The BOSS Great Wall is a supercluster complex that was identified, using the Baryon Oscillation Spectroscopic Survey (BOSS) of the Sloan Digital Sky Survey (SDSS), in early 2016. It was discovered by a research team from several institutions, consisting of: Heidi Lietzen, Elmo Tempel, Lauri Juhan Liivamägi, Antonio Montero-Dorta, Maret Einasto, Alina Streblyanska, Claudia Maraston, Jose Alberto Rubiño-Martín and Enn Saar. The BOSS Great Wall is one of the largest superstructures in the observable universe, though there are even larger structures known.

This figure shows the superclusters of the BOSS Great Wall, on Cartesian coordinates.

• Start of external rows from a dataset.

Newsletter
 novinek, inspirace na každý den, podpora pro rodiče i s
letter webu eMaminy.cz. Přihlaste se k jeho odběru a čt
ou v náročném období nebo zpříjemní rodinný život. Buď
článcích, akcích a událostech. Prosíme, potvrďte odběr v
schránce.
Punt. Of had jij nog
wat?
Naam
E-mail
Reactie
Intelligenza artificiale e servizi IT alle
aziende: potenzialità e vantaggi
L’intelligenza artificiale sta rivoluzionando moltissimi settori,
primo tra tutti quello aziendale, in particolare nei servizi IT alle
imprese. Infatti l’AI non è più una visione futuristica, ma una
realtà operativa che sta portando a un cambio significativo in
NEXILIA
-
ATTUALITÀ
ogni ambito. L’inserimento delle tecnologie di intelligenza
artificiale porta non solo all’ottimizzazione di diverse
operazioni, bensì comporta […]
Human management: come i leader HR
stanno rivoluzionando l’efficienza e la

The large complex has a mean redshift of z ~ 0.47 (z times Hubble length ≈ 6.8 billion light years). It consists of two elongated superclusters, two large superclusters, and several smaller superclusters as well. The elongated superclusters form galaxy walls, with the larger of the two having a diameter of 186/h Mpc (supercluster A in the figure); the second wall's being 173/h Mpc (supercluster B). The other two main superclusters are moderately large, having diameters of 91/h Mpc and 64/h Mpc (superclusters D and C, respectively).

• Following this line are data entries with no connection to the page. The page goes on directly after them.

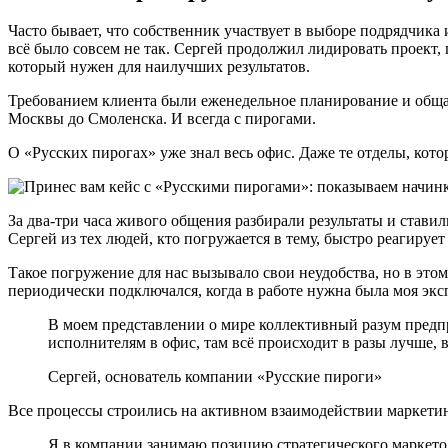
Часто бывает, что собственник участвует в выборе подрядчика
всё было совсем не так. Сергей продолжил лидировать проект,
который нужен для наилучших результатов.
Требованием клиента были еженедельное планирование и общая 
Москвы до Смоленска. И всегда с пирогами.
О «Русских пирогах» уже знал весь офис. Даже те отделы, кот
За два-три часа живого общения разбирали результаты и стави
Сергей из тех людей, кто погружается в тему, быстро реагирует
Такое погружение для нас вызывало свои неудобства, но в этом
периодически подключался, когда в работе нужна была моя эксп
В моем представлении о мире коллективный разум предп
исполнителям в офис, там всё происходит в разы лучше, в
Сергей, основатель компании «Русские пироги»
Все процессы строились на активном взаимодействии маркетин
Я в компании занимаю позицию стратегического маркетоло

The superstructure is roughly 1 billion light years in diameter, and has a total mass approximately 10,000 times the Milky Way galaxy. It contains at least 830 visible galaxies (represented in the figure within their respective superclusters), as well as many others that are not visible (dark galaxies). The researchers used Minkowski functionals to verify the structure's overall shape and size; the first three quantifying the thickness, width, and length followed by the fourth determining the structure's overall curvature. The research team compared the luminosities and stellar masses within the superstructure to known high stellar mass galaxies within the SDSS's 7th data release, DR7. This allowed the team to scale the data using known values, from local superclusters, to determine the overall morphology of the BOSS Great Wall. It is currently debated amongst astronomers if the BOSS Great Wall may be considered a structure, due to the intricacies of its shape and overall size. The question of whether the supercluster complex is moving together or being slowly separated by the expanding universe is a key factor to this discussion. Nevertheless, when compared to several other chain structures, such as the Sloan Great Wall, the BOSS Great Wall's superclusters are far richer, containing more dense, high stellar mass galaxies. The BOSS Great Wall's discovery, and the data gained therein, should prove very beneficial for astronomers who study the overall structure of the cosmic web.